For most practical use cases — meeting recordings, podcast transcription, lecture notes, interview processing — local Whisper delivers results that are more than good enough. And the models keep improving. Large-v3-turbo didn’t exist a year ago.
Going Further
Translate while transcribing. Whisper can translate any of its 99 supported languages directly to English during transcription. Add task="translate" to your transcribe call.
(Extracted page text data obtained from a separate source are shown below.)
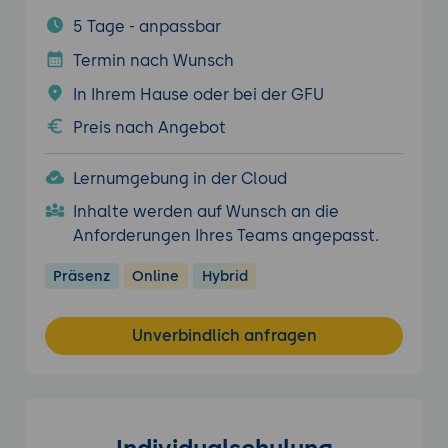
5 Tage - anpassbar
Termin nach Wunsch
In Ihrem Hause oder bei der GFU
Preis nach Angebot
Lernumgebung in der Cloud
Inhalte werden auf Wunsch an die
Anforderungen Ihres Teams angepasst.
Präsenz
Online
Hybrid
Unverbindlich anfragen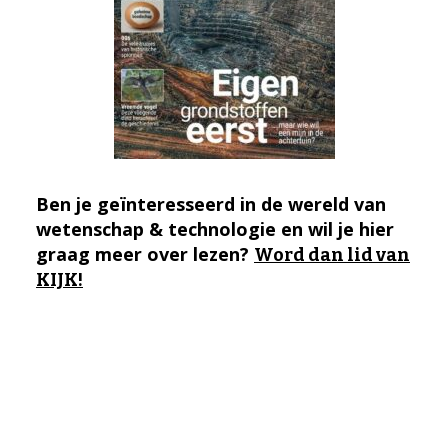
Ben je geïnteresseerd in de wereld van
wetenschap & technologie en wil je hier
graag meer over lezen?
Word dan lid van
KIJK!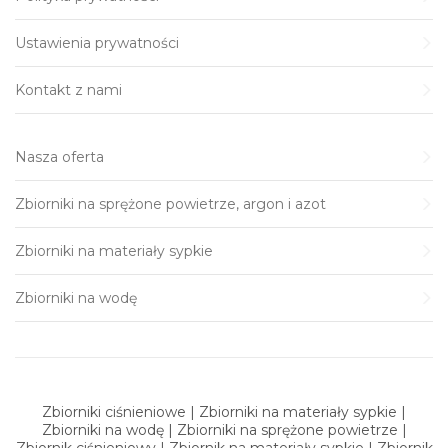
Ustawienia prywatności
Kontakt z nami
Nasza oferta
Zbiorniki na sprężone powietrze, argon i azot
Zbiorniki na materiały sypkie
Zbiorniki na wodę
Zbiorniki ciśnieniowe | Zbiorniki na materiały sypkie |
Zbiorniki na wodę | Zbiorniki na sprężone powietrze |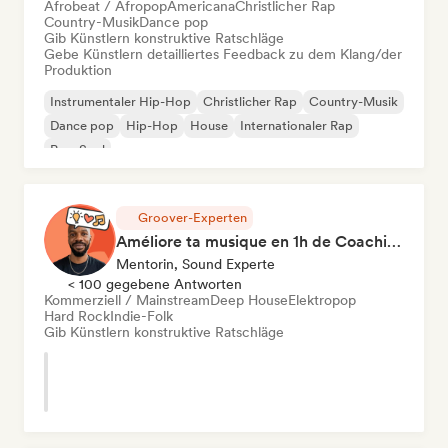
Afrobeat / Afropop
Americana
Christlicher Rap
Country-Musik
Dance pop
Gib Künstlern konstruktive Ratschläge
Gebe Künstlern detailliertes Feedback zu dem Klang/der
Produktion
Instrumentaler Hip-Hop
Christlicher Rap
Country-Musik
Dance pop
Hip-Hop
House
Internationaler Rap
Pop-Soul
Groover-Experten
Améliore ta musique en 1h de Coaching
Mentorin, Sound Experte
< 100 gegebene Antworten
Kommerziell / Mainstream
Deep House
Elektropop
Hard Rock
Indie-Folk
Gib Künstlern konstruktive Ratschläge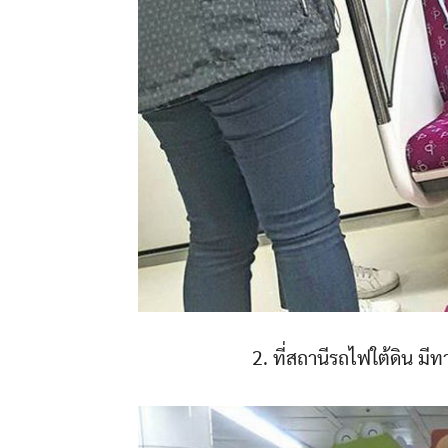
2. ที่สถานีรถไฟใต้ดิน มีท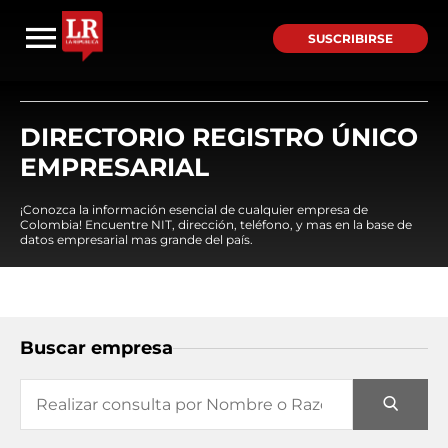
SUSCRIBIRSE
DIRECTORIO REGISTRO ÚNICO
EMPRESARIAL
¡Conozca la información esencial de cualquier empresa de
Colombia! Encuentre NIT, dirección, teléfono, y mas en la base de
datos empresarial mas grande del país.
Buscar empresa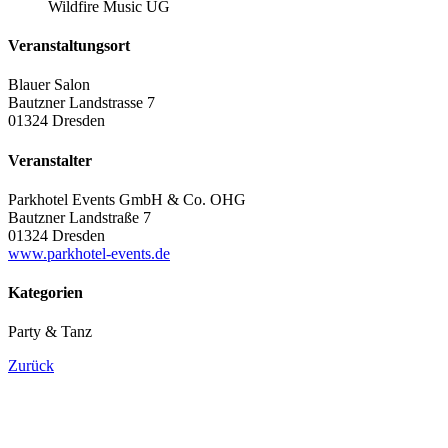
Wildfire Music UG
Veranstaltungsort
Blauer Salon
Bautzner Landstrasse 7
01324 Dresden
Veranstalter
Parkhotel Events GmbH & Co. OHG
Bautzner Landstraße 7
01324 Dresden
www.parkhotel-events.de
Kategorien
Party & Tanz
Zurück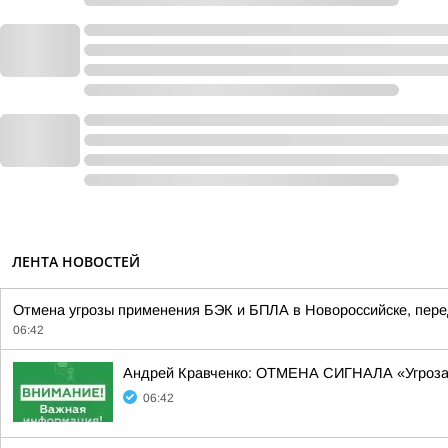
ЛЕНТА НОВОСТЕЙ
Отмена угрозы применения БЭК и БПЛА в Новороссийске, перед
06:42
Андрей Кравченко: ОТМЕНА СИГНАЛА «Угроз
06:42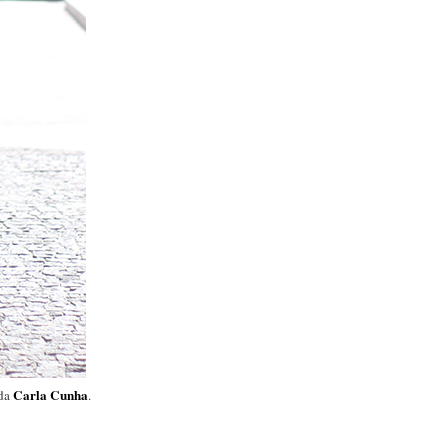
Carla Cunha
ida
.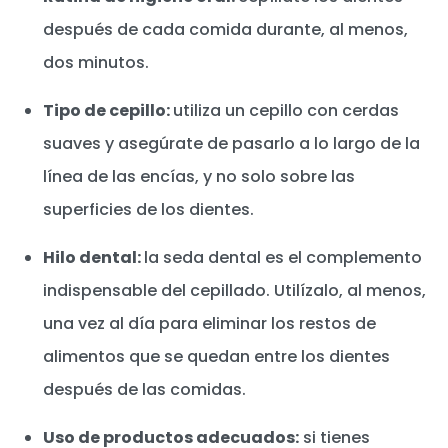
después de cada comida durante, al menos,
dos minutos.
Tipo de cepillo:
utiliza un cepillo con cerdas
suaves y asegúrate de pasarlo a lo largo de la
línea de las encías, y no solo sobre las
superficies de los dientes.
Hilo dental:
la seda dental es el complemento
indispensable del cepillado. Utilízalo, al menos,
una vez al día para eliminar los restos de
alimentos que se quedan entre los dientes
después de las comidas.
Uso de productos adecuados:
si tienes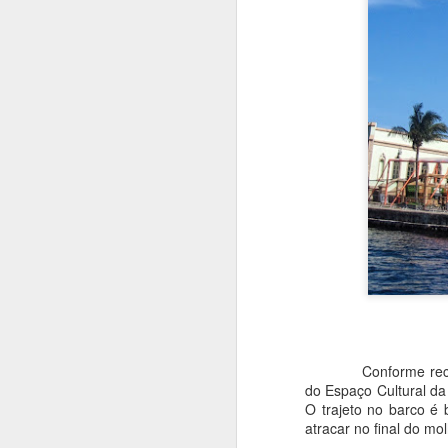
D
a 
A
in
p
tr
Vi
N
qu
Conforme recomendad
I
do Espaço Cultural d
O trajeto no barco é 
A
atracar no final do mo
r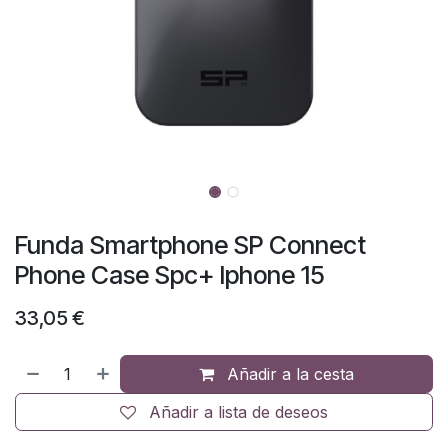
Funda Smartphone SP Connect
Phone Case Spc+ Iphone 15
33,05
€
Añadir a la cesta
Añadir a lista de deseos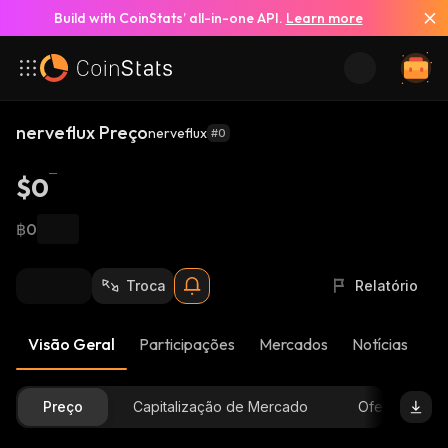
Build with CoinStats’ all-in-one API.
Learn more
nerveflux Preço
nerveflux
#0
$0
฿0
Troca
Relatório
Visão Geral
Participações
Mercados
Notícias
At
Preço
Capitalização de Mercado
Oferta Dispon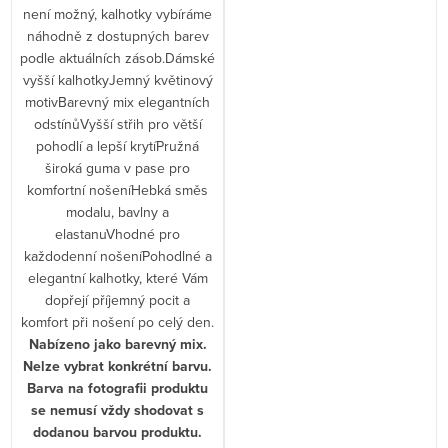
není možný, kalhotky vybíráme
náhodně z dostupných barev
podle aktuálních zásob.Dámské
vyšší kalhotkyJemný květinový
motivBarevný mix elegantních
odstínůVyšší střih pro větší
pohodlí a lepší krytíPružná
široká guma v pase pro
komfortní nošeníHebká směs
modalu, bavlny a
elastanuVhodné pro
každodenní nošeníPohodlné a
elegantní kalhotky, které Vám
dopřejí příjemný pocit a
komfort při nošení po celý den.
Nabízeno jako barevný mix.
Nelze vybrat konkrétní barvu.
Barva na fotografii produktu
se nemusí vždy shodovat s
dodanou barvou produktu.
Combine with a local LLM. Pipe your transcript into Ollama to generate meeting summaries, extract action items, or rewrite rough dictation into polished text — all without any data leaving your machine.
Set up as a service. The Docker one-liner runs faster-whisper as an API server compatible with OpenAI’s transcription endpoint. Point any app that supports the Whisper API at localhost:9000 and it works transparently:
docker run -d -p 9000:9000 \
-e ASR_MODEL=large-v3-turbo \
-e ASR_ENGINE=faster_whisper \
--gpus all \
onerahmet/openai-whisper-asr-webservice:latest-gpu
Your recordings. Your hardware. Your transcripts. Nobody else needs to be involved.